I wonder why under assumption that \$\omega \gg \frac{1}{T}\$ then \$\int_{0}^{T} \sin(\omega t)dt \approx 0\$?
Since the integral should be like \$\frac{\cos(\omega t)}{w}\$ from \$0\$ to \$T\$ and after plugging the valued we will end up with :
$$\frac{-\cos(\omega T)+1}{\omega}$$
If you are talking about telecommunications, I assume we are talking about high frequencies. If that is the case:
\$−\cos(\omega T)+1\$ ranges from \$0\$ to \$+2\$, if you divide this by a big number you get approximately zero.
To give you an idea: for a frequency around \$1\;\text{kHz}\$ (which is considered "ultra low"), the result will be AT MAXIMUM \$0.002\$.
By increasing the frequency, we're putting more oscillation periods in the integration interval.
Since the integral of a sine over one period is zero, we should only consider the "incomplete" period at the end of the integration interval.
When we increase the frequency, the area of this incomplete period becomes thinner and thinner (explaining the \$\omega\$ in the determinator).
If I plug in some values, I get the following:
\$T = 1\$
\$\omega \rightarrow\$ result
\$10^0 \rightarrow 0.460\$
\$10^1 \rightarrow 0.184\$
\$10^2 \rightarrow 0.001\$
\$10^3 \rightarrow 4.376E-04\$
\$10^4 \rightarrow 1.952E-04\$
\$10^5 \rightarrow 1.999E-05\$
\$10^6 \rightarrow 6.325E-08\$
Now I'm not sure which order of magnitude \$>>\$ signifies and how small the result must be to be considered \$\approx 0\$, but it tends to get zero if it is much larger.

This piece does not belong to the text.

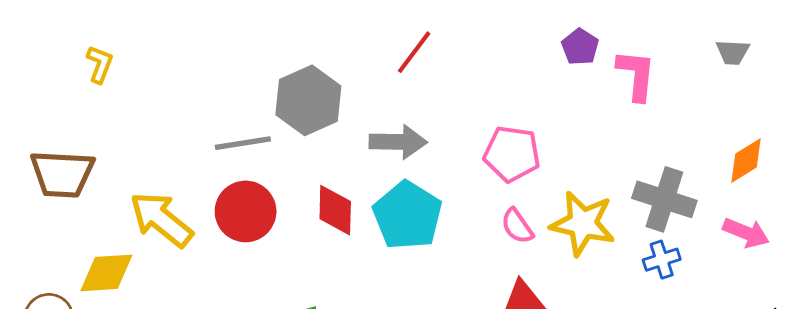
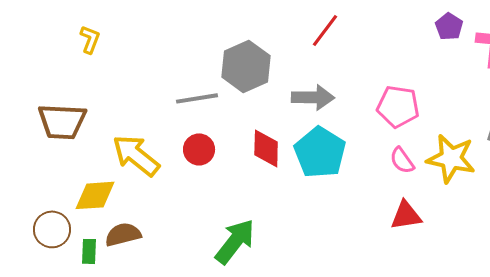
red circle: (246, 211) -> (199, 149), size x0.7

What are the typical values for \$\omega\$ and T you are looking at?
Update (because of the comments):
As FMarazzi has explained quite well there is an upper boundary for the case that \$\cos(\omega T)\$ is -1, so you'll have \$\frac{2}{\omega}\$, which is the absolute maximum you will ever get for any T.

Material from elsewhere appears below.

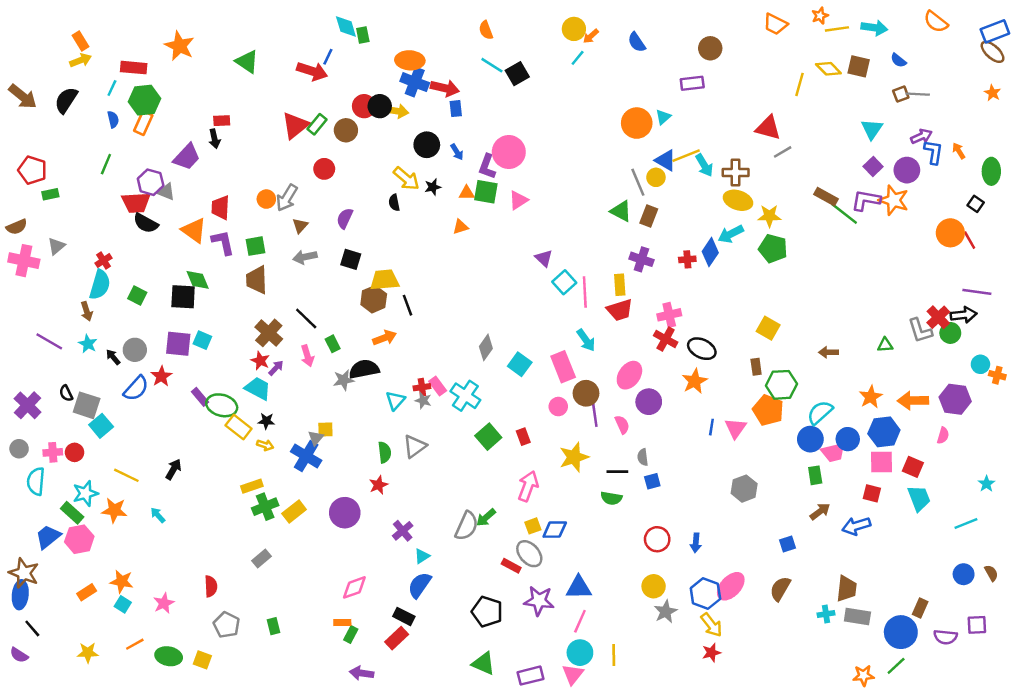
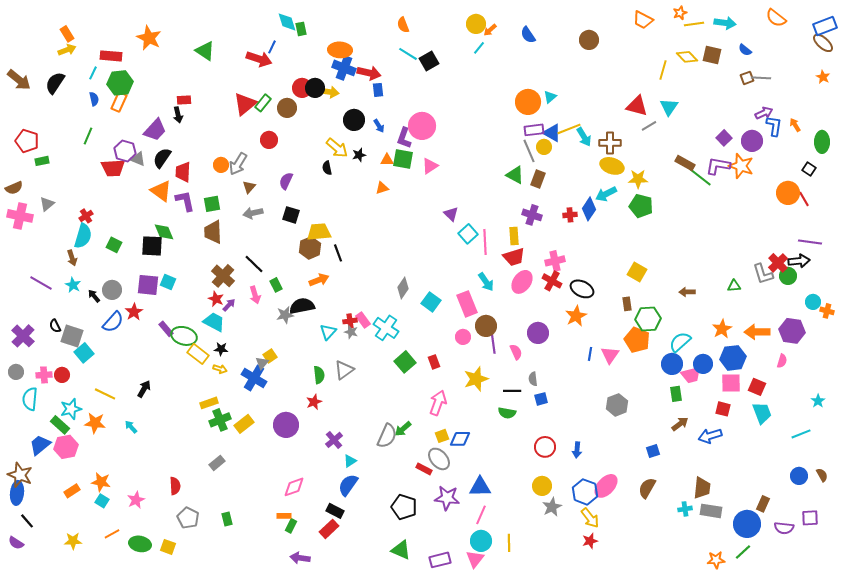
purple rectangle: (692, 83) -> (534, 130), moved
cyan triangle: (872, 129) -> (669, 107), moved
black semicircle: (146, 223) -> (162, 158), moved, turned 95
pink ellipse: (629, 375) -> (522, 282), moved
yellow square: (325, 429) -> (270, 356), turned -32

So if you choose the value for T, in a way you get the maximum for a given \$\omega\$ the table turns into:
\$\omega \rightarrow\$ maximum possible value
\$10^0 \rightarrow 2\$
\$10^1 \rightarrow 0.2\$
\$10^2 \rightarrow 0.02\$
\$10^3 \rightarrow 2E-03\$
\$10^4 \rightarrow 2E-04\$
\$10^5 \rightarrow 2E-05\$
\$10^6 \rightarrow 2E-06\$
And so on. I don't know in which context the approximation is used, but as pointed out by the comments it is for communication systems, and my guess would be that those are not about some UART at 9600 baud but something like ethernet or faster things, so \$\omega\$ is in the order of \$10^7\$ or higher, for which the result of the integral gets small and probably doesn't contribute to the other terms of interest.
In the equation as written a larger \$\omega\$ will result on average in a smaller value of the integral but a larger \$T\$ will not.
I suspect more context is needed to properly understand what is meant.
In particular we need to think about what exactly we mean by "\$\approx 0\$". "\$\approx 0\$" should probablly be intepreted as "negligable" but what "negligable" means is highly dependent on context. If there is some related value that increases with increasing values of \$T\$ then it may be that the result of the integral when large \$T\$ is large but \$\omega\$ is small can still be considered negligable.